Il s’agit d’un sujet «d’angoisse et de conflit pour trop de familles monoparentales», avait observé devant les députés Christelle Dubos, secrétaire d’État auprès de la ministre des Solidarités, soulignant qu'«un million de familles bénéficient d’une pension alimentaire, mais 20 à 40% ne la perçoivent pas, soit totalement, soit partiellement».

Selon Terra Nova, les impayés de pension alimentaire constituent une situation «d’autant plus inacceptable» qu’elle concerne «souvent des personnes modestes» qui «utilisent encore trop rarement les procédures de recouvrement qui sont à leur disposition, soit qu’elles ne les connaissent pas, soit que la complexité administrative les rebute, soit qu’elles redoutent d’ouvrir un conflit avec leur ex-conjoint».

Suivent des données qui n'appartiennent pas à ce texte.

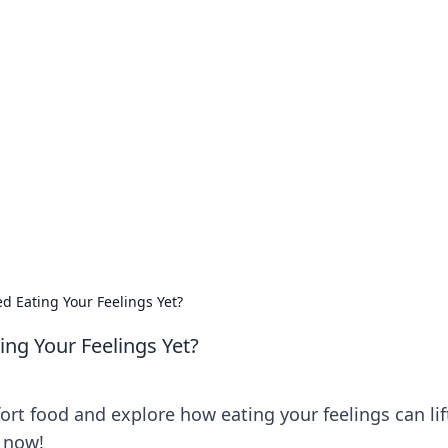
our Go-To Guide for
advice in the world of dating and relationships.
d Eating Your Feelings Yet?
ing Your Feelings Yet?
ort food and explore how eating your feelings can lif
s now!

Créé début 2017, à la fin du précédent quinquennat, un organisme public, l’Aripa, est chargé du recouvrement des impayés de pension alimentaire. Mais de l’aveu même du gouvernement, ce dispositif reste très méconnu.

La sénatrice (PS) et ancienne ministre des Familles Laurence Rossignol a fait part sur Twitter de son étonnement après cette annonce d’Emmanuel Macron. «Sans polémiques et sans nier que le système peut être amélioré, je ne comprends pas la différence entre ce que vient d’annoncer le (président) et ce qui a été mis en place en janvier 2017», a-t-elle commenté.

La secrétaire d’Etat chargée de l’égalité entre les femmes et les hommes, Marlène Schiappa, a précisé pour sa part qu’avec le dispositif de 2017 «de nombreux objectifs ne sont pas encore atteints: intermédiation entre les parents pour prévenir les impayés, interface en cas d’impayés, simplification de paperasse...»

«Le gouvernement veut désormais aller plus loin et garantir un dispositif efficace», a ajouté dans un communiqué Mme Schiappa, pour qui cette problématique «a été au coeur du grand débat national».

Selon l’Insee, 1,7 million de familles sont monoparentales, soit plus d’une sur cinq (22%) - un taux qui a plus que doublé en 40 ans. Dans 85% des cas, la mère est la cheffe de famille. Environ 32,5% de ces familles vivent sous le seuil de pauvreté et 20% des bénéficiaires du RSA sont des mères isolées.